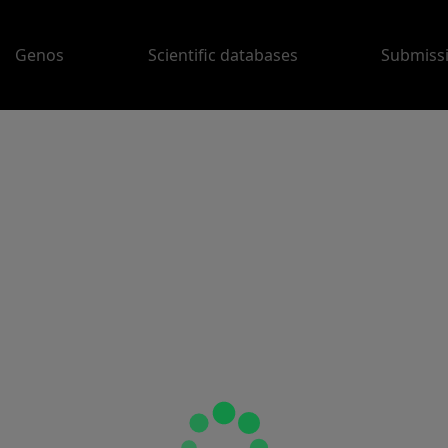
Genos
Scientific databases
Submiss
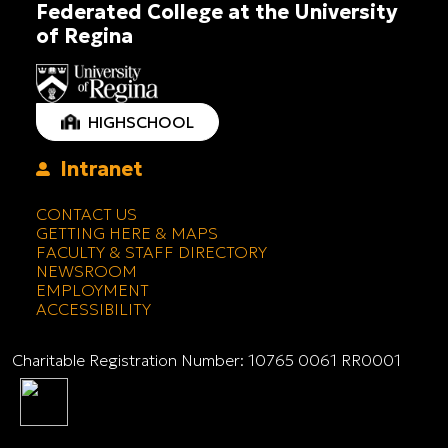
Federated College at the University
of Regina
HIGHSCHOOL
Intranet
CONTACT US
GETTING HERE & MAPS
FACULTY & STAFF DIRECTORY
NEWSROOM
EMPLOYMENT
ACCESSIBILITY
Charitable Registration Number: 10765 0061 RR0001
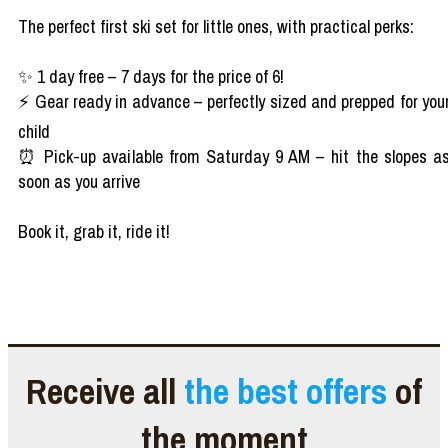
The perfect first ski set for little ones, with practical perks:
✨ 1 day free – 7 days for the price of 6!
⚡ Gear ready in advance – perfectly sized and prepped for you
child
⏰ Pick-up available from Saturday 9 AM – hit the slopes a
soon as you arrive
Book it, grab it, ride it!
Receive all
the best offers
of
the moment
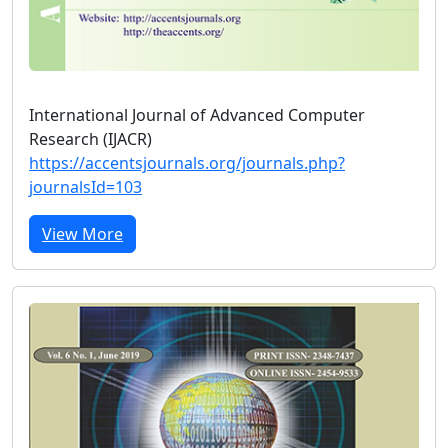
International Journal of Advanced Computer
Research (IJACR)
https://accentsjournals.org/journals.php?
journalsId=103
View More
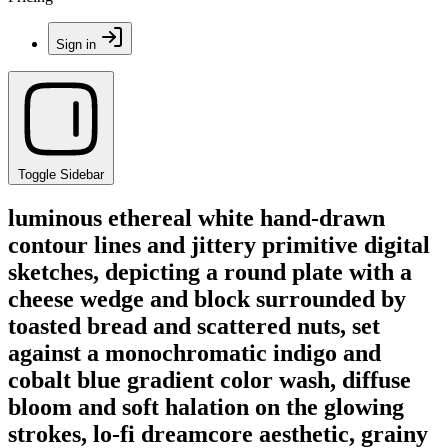
Sign in
Toggle Sidebar
luminous ethereal white hand-drawn
contour lines and jittery primitive digital
sketches, depicting a round plate with a
cheese wedge and block surrounded by
toasted bread and scattered nuts, set
against a monochromatic indigo and
cobalt blue gradient color wash, diffuse
bloom and soft halation on the glowing
strokes, lo-fi dreamcore aesthetic, grainy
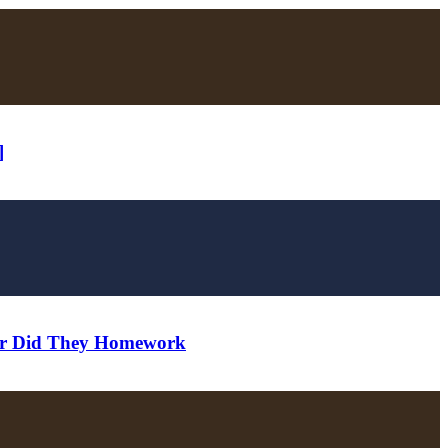
]
ver Did They Homework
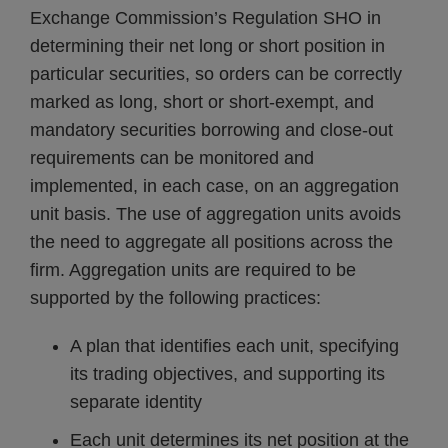
Exchange Commission’s Regulation SHO in
determining their net long or short position in
particular securities, so orders can be correctly
marked as long, short or short-exempt, and
mandatory securities borrowing and close-out
requirements can be monitored and
implemented, in each case, on an aggregation
unit basis. The use of aggregation units avoids
the need to aggregate all positions across the
firm. Aggregation units are required to be
supported by the following practices:
A plan that identifies each unit, specifying
its trading objectives, and supporting its
separate identity
Each unit determines its net position at the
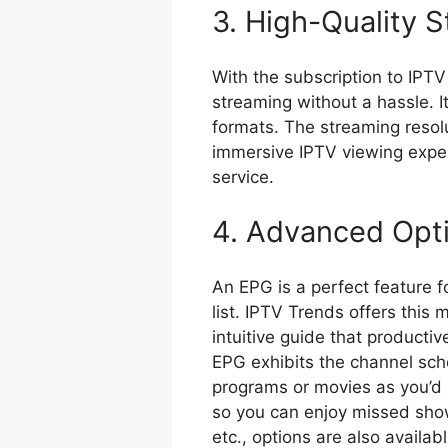
3. High-Quality 
With the subscription to IPTV
streaming without a hassle. 
formats. The streaming resolut
immersive IPTV viewing exper
service.
4. Advanced Opt
An EPG is a perfect feature 
list. IPTV Trends offers this
intuitive guide that product
EPG exhibits the channel sch
programs or movies as you’d l
so you can enjoy missed show
etc., options are also availab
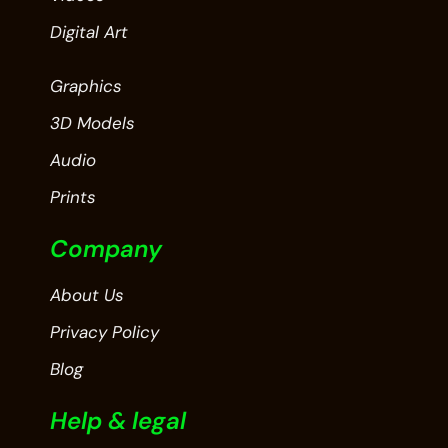
Digital Art
Graphics
3D Models
Audio
Prints
Company
About Us
Privacy Policy
Blog
Help & legal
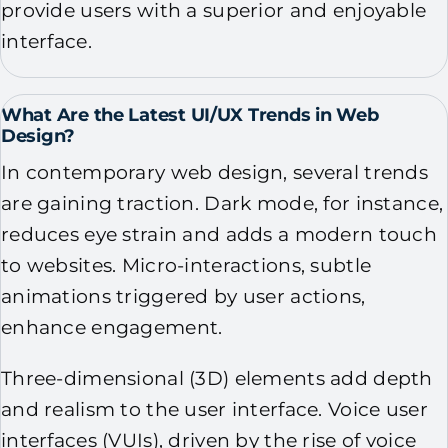
provide users with a superior and enjoyable
interface.
What Are the Latest UI/UX Trends in Web
Design?
In contemporary web design, several trends
are gaining traction. Dark mode, for instance,
reduces eye strain and adds a modern touch
to websites. Micro-interactions, subtle
animations triggered by user actions,
enhance engagement.
Three-dimensional (3D) elements add depth
and realism to the user interface. Voice user
interfaces (VUIs), driven by the rise of voice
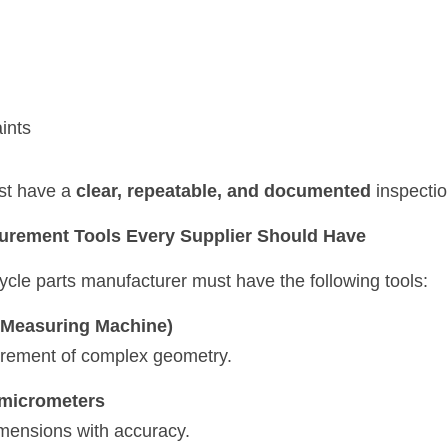
ints
st have a 
clear, repeatable, and documented
 inspecti
surement Tools Every Supplier Should Have
ycle parts manufacturer must have the following tools:
Measuring Machine)
rement of complex geometry.
& micrometers
mensions with accuracy.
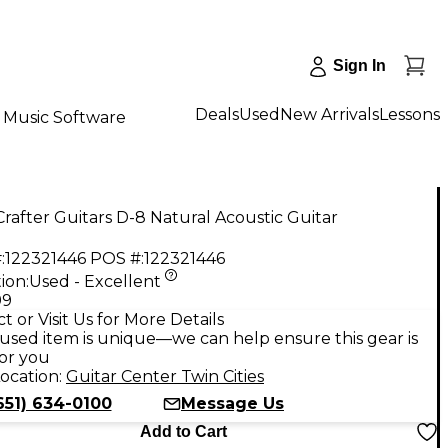
Sign In
Deals
Used
New Arrivals
Lessons
Music Software
rafter Guitars D-8 Natural Acoustic Guitar
:
122321446
POS #:
122321446
ion:
Used - Excellent
99
t or Visit Us for More Details
used item is unique—we can help ensure this gear is
for you
ocation:
Guitar Center Twin Cities
651) 634-0100
Message Us
Add to Cart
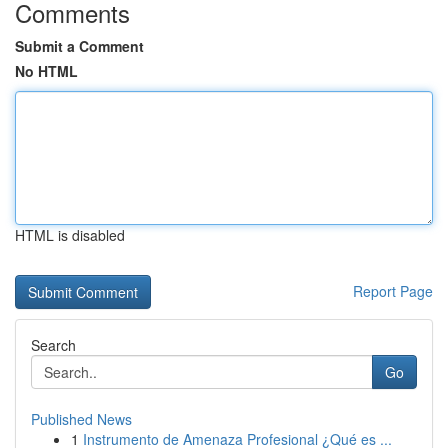
Comments
Submit a Comment
No HTML
HTML is disabled
Report Page
Search
Go
Published News
1
Instrumento de Amenaza Profesional ¿Qué es ...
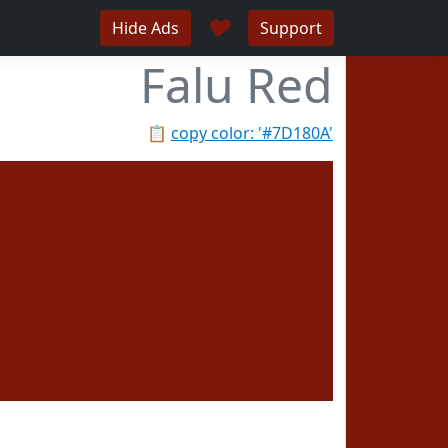
♥
Hide Ads
Support
Falu Red
📋
copy color: '#7D180A'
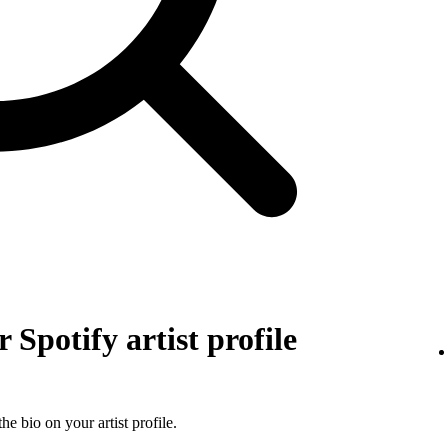
 Spotify artist profile
he bio on your artist profile.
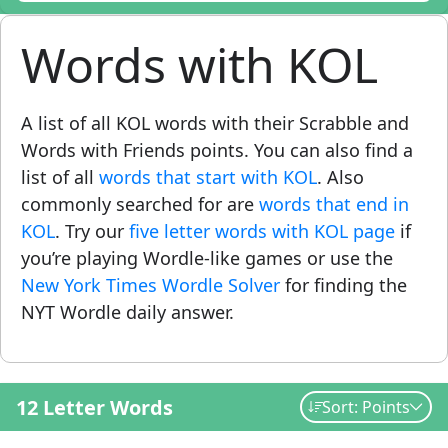
Words with KOL
A list of all KOL words with their Scrabble and
Words with Friends points. You can also find a
list of all
words that start with KOL
. Also
commonly searched for are
words that end in
KOL
. Try our
five letter words with KOL page
if
you’re playing Wordle-like games or use the
New York Times Wordle Solver
for finding the
NYT Wordle daily answer.
12 Letter Words
Sort: Points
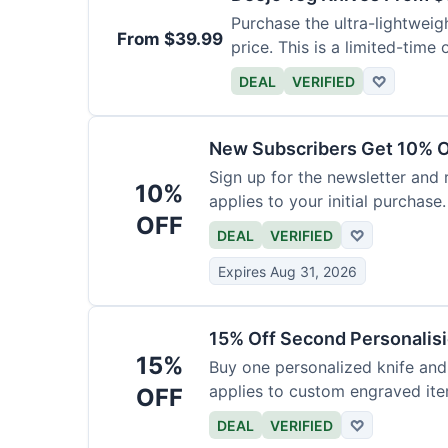
Purchase the ultra-lightweig
From $39.99
price. This is a limited-time o
DEAL
VERIFIED
♡
New Subscribers Get 10% Of
Sign up for the newsletter and
10%
applies to your initial purchase.
OFF
DEAL
VERIFIED
♡
Expires Aug 31, 2026
15% Off Second Personalis
15%
Buy one personalized knife and
applies to custom engraved ite
OFF
DEAL
VERIFIED
♡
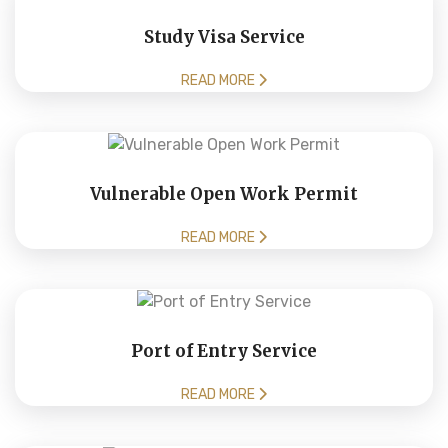
Study Visa Service
READ MORE
Vulnerable Open Work Permit
READ MORE
Port of Entry Service
READ MORE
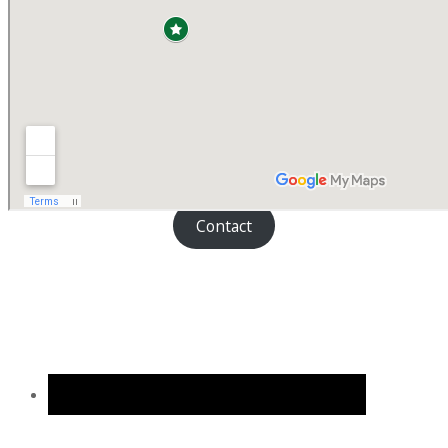
Contact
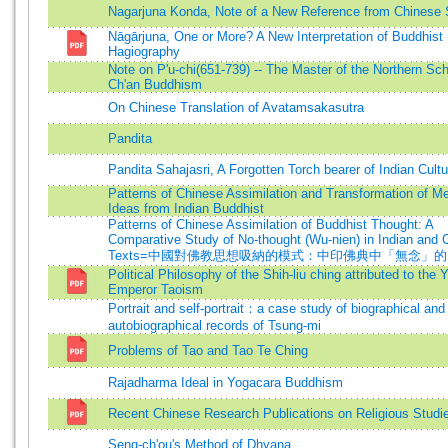
Nagarjuna Konda, Note of a New Reference from Chinese
Nāgārjuna, One or More? A New Interpretation of Buddhist
Hagiography
Note on P'u-chi(651-739) -- The Master of the Northern Sch
Ch'an Buddhism
On Chinese Translation of Avatamsakasutra
Pandita
Pandita Sahajasri, A Forgotten Torch bearer of Indian Cultu
Patterns of Chinese Assimilation and Transformation of Me
Ideas from Indian Buddhist
Patterns of Chinese Assimilation of Buddhist Thought: A
Comparative Study of No-thought (Wu-nien) in Indian and 
Texts=中國對佛教思想吸納的模式：中印佛典中「無念」
Political Philosophy of the Shih-liu ching attributed to the 
Emperor Taoism
Portrait and self-portrait：a case study of biographical and
autobiographical records of Tsung-mi
Problems of Tao and Tao Te Ching
Rajadharma Ideal in Yogacara Buddhism
Recent Chinese Research Publications on Religious Studi
Seng-ch'ou's Method of Dhyana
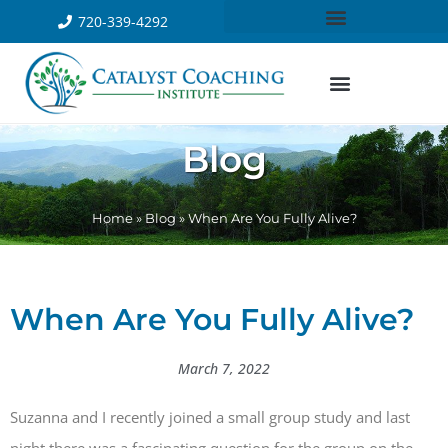
720-339-4292
Blog
Home
»
Blog
»
When Are You Fully Alive?
When Are You Fully Alive?
March 7, 2022
Suzanna and I recently joined a small group study and last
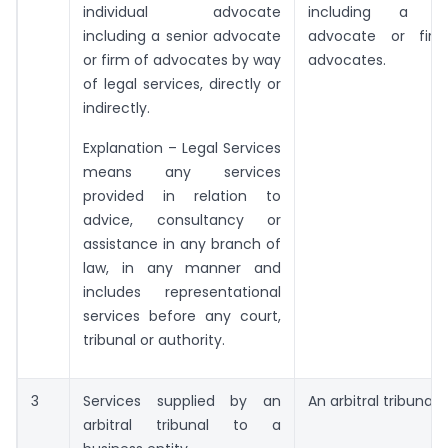
individual advocate
including a se
including a senior advocate
advocate or fir
or firm of advocates by way
advocates.
of legal services, directly or
indirectly.
Explanation – Legal Services
means any services
provided in relation to
advice, consultancy or
assistance in any branch of
law, in any manner and
includes representational
services before any court,
tribunal or authority.
3
Services supplied by an
An arbitral tribunal.
arbitral tribunal to a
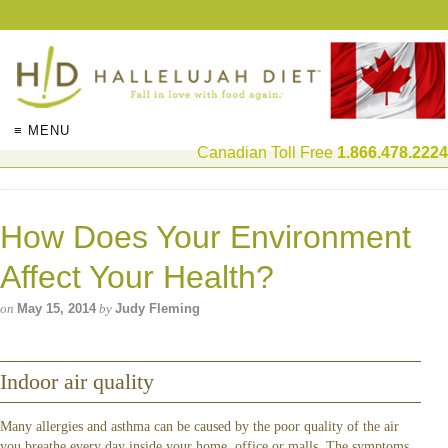
≡ MENU
Canadian Toll Free
1.866.478.2224
How Does Your Environment
Affect Your Health?
on
May 15, 2014
by
Judy Fleming
Indoor air quality
Many allergies and asthma can be caused by the poor quality of the air
you breathe every day inside your home, office or malls. The symptoms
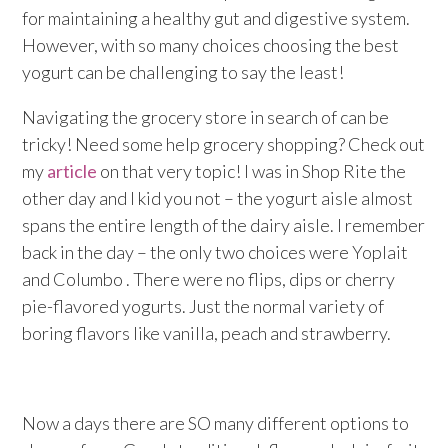
for maintaining a healthy gut and digestive system.
However, with so many choices choosing the best
yogurt can be challenging to say the least!
Navigating the grocery store in search of can be
tricky! Need some help grocery shopping? Check out
my
article
on that very topic! I was in Shop Rite the
other day and I kid you not – the yogurt aisle almost
spans the entire length of the dairy aisle. I remember
back in the day – the only two choices were Yoplait
and Columbo . There were no flips, dips or cherry
pie-flavored yogurts. Just the normal variety of
boring flavors like vanilla, peach and strawberry.
Now a days there are SO many different options to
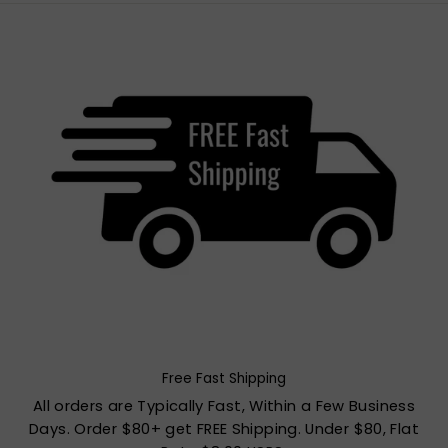
Free Fast Shipping
All orders are Typically Fast, Within a Few Business
Days. Order $80+ get FREE Shipping. Under $80, Flat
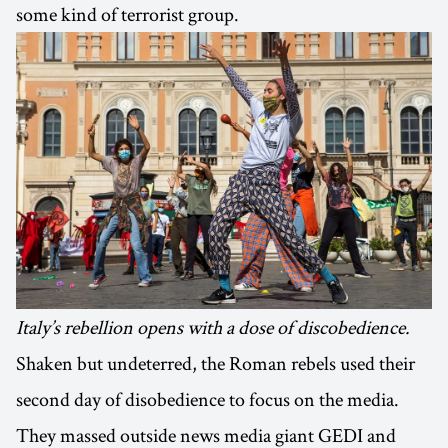
some kind of terrorist group.
Italy’s rebellion opens with a dose of discobedience.
Shaken but undeterred, the Roman rebels used their
second day of disobedience to focus on the media.
They massed outside news media giant GEDI and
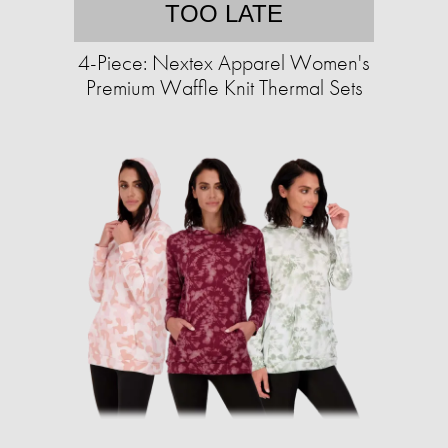
TOO LATE
4-Piece: Nextex Apparel Women's
Premium Waffle Knit Thermal Sets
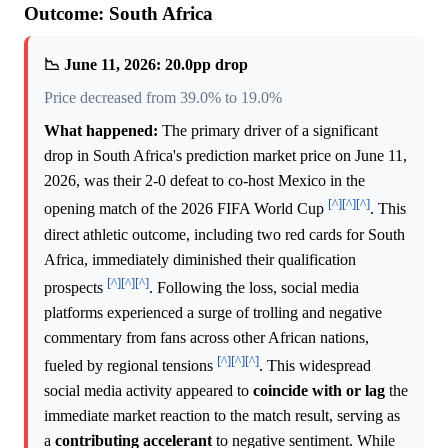
Outcome: South Africa
📉 June 11, 2026: 20.0pp drop
Price decreased from 39.0% to 19.0%
What happened:
The primary driver of a significant
drop in South Africa's prediction market price on June 11,
2026, was their 2-0 defeat to co-host Mexico in the
[^]
[^]
[^]
opening match of the 2026 FIFA World Cup
. This
direct athletic outcome, including two red cards for South
Africa, immediately diminished their qualification
[^]
[^]
[^]
prospects
. Following the loss, social media
platforms experienced a surge of trolling and negative
commentary from fans across other African nations,
[^]
[^]
[^]
fueled by regional tensions
. This widespread
social media activity appeared to
coincide with or lag
the
immediate market reaction to the match result, serving as
a
contributing accelerant
to negative sentiment. While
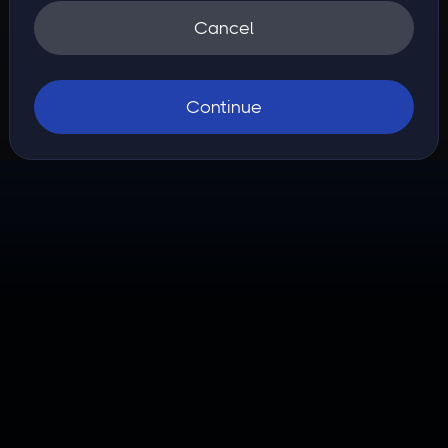
Cancel
Continue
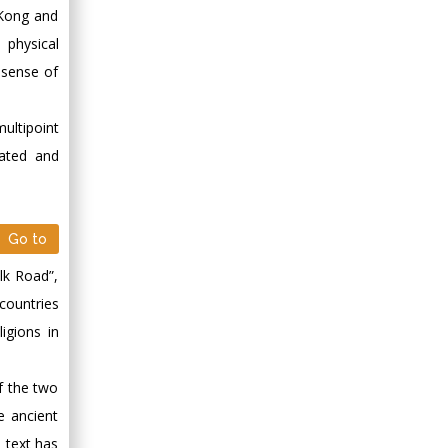
 Kong and
 physical
 sense of
ultipoint
rated and
Go to
lk Road”,
 countries
igions in
of the two
e ancient
m text has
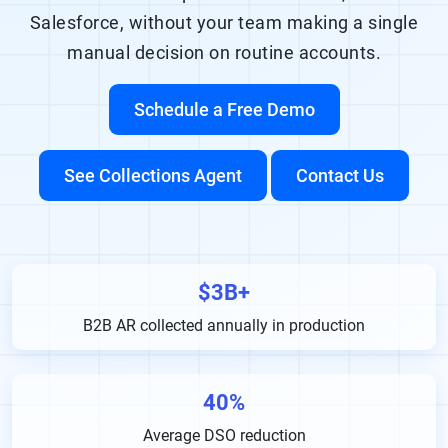
Salesforce, without your team making a single
manual decision on routine accounts.
Schedule a Free Demo
See Collections Agent
Contact Us
$3B+
B2B AR collected annually in production
40%
Average DSO reduction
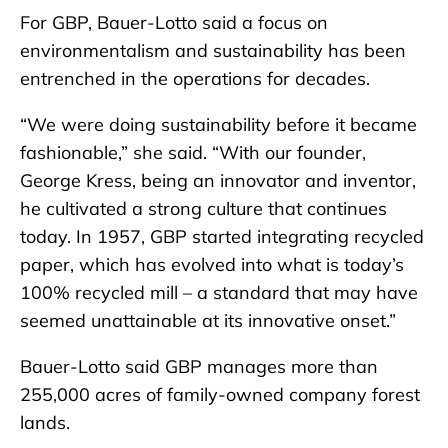
For GBP, Bauer-Lotto said a focus on
environmentalism and sustainability has been
entrenched in the operations for decades.
“We were doing sustainability before it became
fashionable,” she said. “With our founder,
George Kress, being an innovator and inventor,
he cultivated a strong culture that continues
today. In 1957, GBP started integrating recycled
paper, which has evolved into what is today’s
100% recycled mill – a standard that may have
seemed unattainable at its innovative onset.”
Bauer-Lotto said GBP manages more than
255,000 acres of family-owned company forest
lands.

_TASK PROMPT_.
From the data above, return every line from the line that has "Patterns of Chinese Assimilation and" up to and including the line that has "Rajadharma Ideal in Yogacara Buddhism", exactly.

_RESPONSE TO THIS TASK_.
Patterns of Chinese Assimilation and Transformation of Me
Ideas from Indian Buddhist
Patterns of Chinese Assimilation of Buddhist Thought: A
Comparative Study of No-thought (Wu-nien) in Indian and 
Texts=中國對佛教思想吸納的模式：中印佛典中「無念」
Political Philosophy of the Shih-liu ching attributed to the 
Emperor Taoism
Portrait and self-portrait：a case study of biographical and
autobiographical records of Tsung-mi
Problems of Tao and Tao Te Ching
Rajadharma Ideal in Yogacara Buddhism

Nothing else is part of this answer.